Directions >> Lines to restate from the data below: from the one containing "Fuzzy Socks" to the one containing "love experimenting, mixing", both included. Give them again exactly, and only them.

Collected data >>

►

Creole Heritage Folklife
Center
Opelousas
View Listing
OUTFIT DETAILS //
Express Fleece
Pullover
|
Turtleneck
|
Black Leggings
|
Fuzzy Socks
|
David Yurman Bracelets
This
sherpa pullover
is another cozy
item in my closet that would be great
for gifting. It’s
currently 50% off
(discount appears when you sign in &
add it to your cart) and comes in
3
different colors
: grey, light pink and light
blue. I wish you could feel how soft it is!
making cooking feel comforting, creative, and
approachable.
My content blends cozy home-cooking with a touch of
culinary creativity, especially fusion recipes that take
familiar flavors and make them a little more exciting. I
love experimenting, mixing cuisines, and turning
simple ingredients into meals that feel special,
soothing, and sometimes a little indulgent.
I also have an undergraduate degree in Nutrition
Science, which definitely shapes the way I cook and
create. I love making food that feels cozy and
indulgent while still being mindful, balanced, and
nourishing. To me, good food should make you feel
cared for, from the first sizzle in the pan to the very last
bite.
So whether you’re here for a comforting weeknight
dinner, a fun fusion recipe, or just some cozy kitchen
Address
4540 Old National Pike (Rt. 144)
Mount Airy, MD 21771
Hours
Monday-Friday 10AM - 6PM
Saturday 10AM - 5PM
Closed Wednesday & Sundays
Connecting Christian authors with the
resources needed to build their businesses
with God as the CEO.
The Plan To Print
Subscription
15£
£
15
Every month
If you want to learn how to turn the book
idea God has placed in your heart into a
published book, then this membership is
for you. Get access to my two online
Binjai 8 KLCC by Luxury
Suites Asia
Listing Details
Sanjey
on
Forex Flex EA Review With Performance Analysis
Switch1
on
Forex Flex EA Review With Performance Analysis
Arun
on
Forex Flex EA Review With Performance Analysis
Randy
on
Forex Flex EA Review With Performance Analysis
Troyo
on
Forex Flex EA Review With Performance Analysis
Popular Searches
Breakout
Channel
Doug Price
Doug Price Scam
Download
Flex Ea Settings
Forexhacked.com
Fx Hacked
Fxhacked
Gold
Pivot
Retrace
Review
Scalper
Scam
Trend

◄

Result of the exercise >>
Fuzzy Socks
|
David Yurman Bracelets
This
sherpa pullover
is another cozy
item in my closet that would be great
for gifting. It’s
currently 50% off
(discount appears when you sign in &
add it to your cart) and comes in
3
different colors
: grey, light pink and light
blue. I wish you could feel how soft it is!
making cooking feel comforting, creative, and
approachable.
My content blends cozy home-cooking with a touch of
culinary creativity, especially fusion recipes that take
familiar flavors and make them a little more exciting. I
love experimenting, mixing cuisines, and turning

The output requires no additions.